[Extracted records]
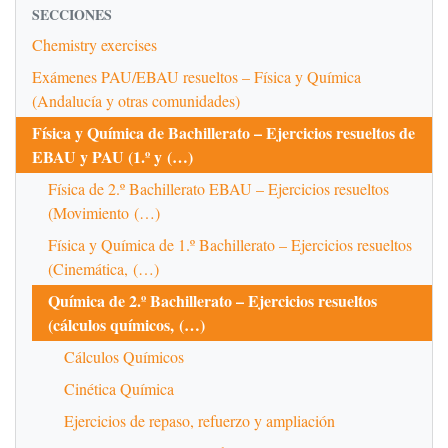
SECCIONES
Chemistry exercises
Exámenes PAU/EBAU resueltos – Física y Química
(Andalucía y otras comunidades)
Física y Química de Bachillerato – Ejercicios resueltos de
EBAU y PAU (1.º y (…)
Física de 2.º Bachillerato EBAU – Ejercicios resueltos
(Movimiento (…)
Física y Química de 1.º Bachillerato – Ejercicios resueltos
(Cinemática, (…)
Química de 2.º Bachillerato – Ejercicios resueltos
(cálculos químicos, (…)
Cálculos Químicos
Cinética Química
Ejercicios de repaso, refuerzo y ampliación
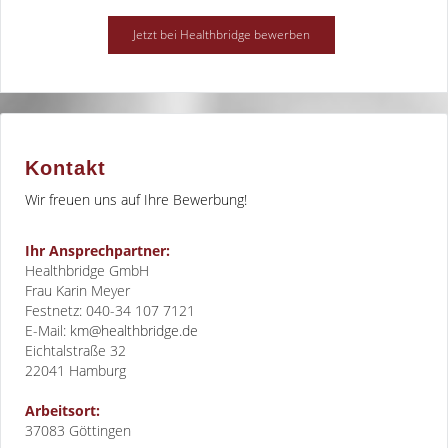
Kontakt
Wir freuen uns auf Ihre Bewerbung!
Ihr Ansprechpartner:
Healthbridge GmbH
Frau Karin Meyer
Festnetz: 040-34 107 7121
E-Mail:
km@healthbridge.de
Eichtalstraße 32
22041
Hamburg
Arbeitsort:
37083 Göttingen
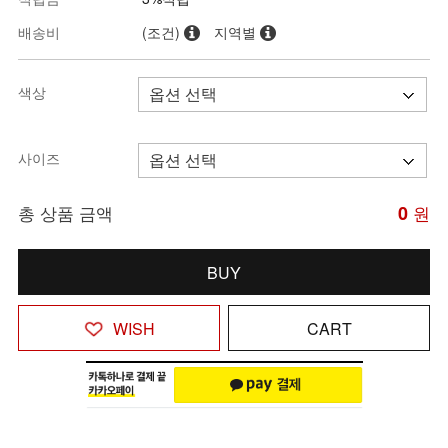
배송비
(조건)
지역별
색상
사이즈
총 상품 금액
0
원
BUY
WISH
CART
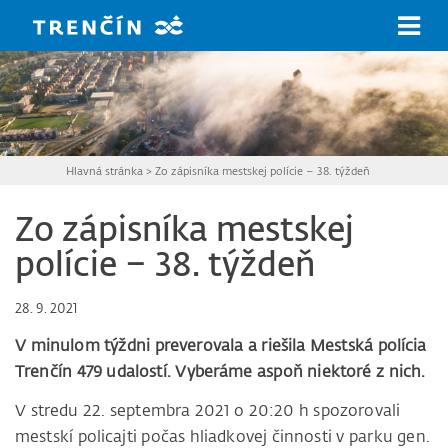
Prejsť na hlavný obsah
Hlavná stránka
>
Zo zápisníka mestskej polície – 38. týždeň
Zo zápisníka mestskej
polície – 38. týždeň
28. 9. 2021
V minulom týždni preverovala a riešila Mestská polícia
Trenčín 479 udalostí. Vyberáme aspoň niektoré z nich.
V stredu 22. septembra 2021 o 20:20 h spozorovali
mestskí policajti počas hliadkovej činnosti v parku gen.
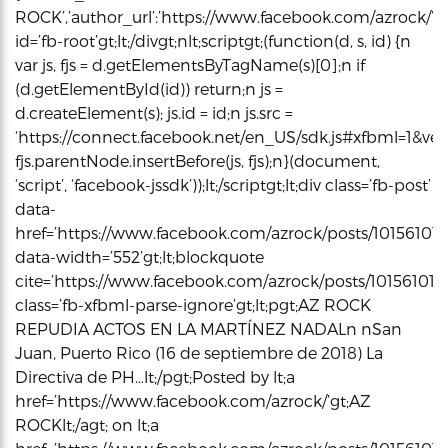
ROCK’,’author_url’:’https://www.facebook.com/azrock/’,’pro
id=’fb-root’gt;lt;/divgt;nlt;scriptgt;(function(d, s, id) {n
var js, fjs = d.getElementsByTagName(s)[0];n if
(d.getElementById(id)) return;n js =
d.createElement(s); js.id = id;n js.src =
‘https://connect.facebook.net/en_US/sdk.js#xfbml=1&vers
fjs.parentNode.insertBefore(js, fjs);n}(document,
‘script’, ‘facebook-jssdk’));lt;/scriptgt;lt;div class=’fb-post’
data-
href=’https://www.facebook.com/azrock/posts/10156101
data-width=’552’gt;lt;blockquote
cite=’https://www.facebook.com/azrock/posts/101561018
class=’fb-xfbml-parse-ignore’gt;lt;pgt;AZ ROCK
REPUDIA ACTOS EN LA MARTÍNEZ NADALn nSan
Juan, Puerto Rico (16 de septiembre de 2018) La
Directiva de PH…lt;/pgt;Posted by lt;a
href=’https://www.facebook.com/azrock/’gt;AZ
ROCKlt;/agt; on lt;a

■ PROBLEM REQUIREMENTS ■
Select every line in the records above that contains the word "Química".

■ YOUR RESPONSE ■
Exámenes PAU/EBAU resueltos – Física y Química
Física y Química de Bachillerato – Ejercicios resueltos de
Física y Química de 1.º Bachillerato – Ejercicios resueltos
Química de 2.º Bachillerato – Ejercicios resueltos
Cinética Química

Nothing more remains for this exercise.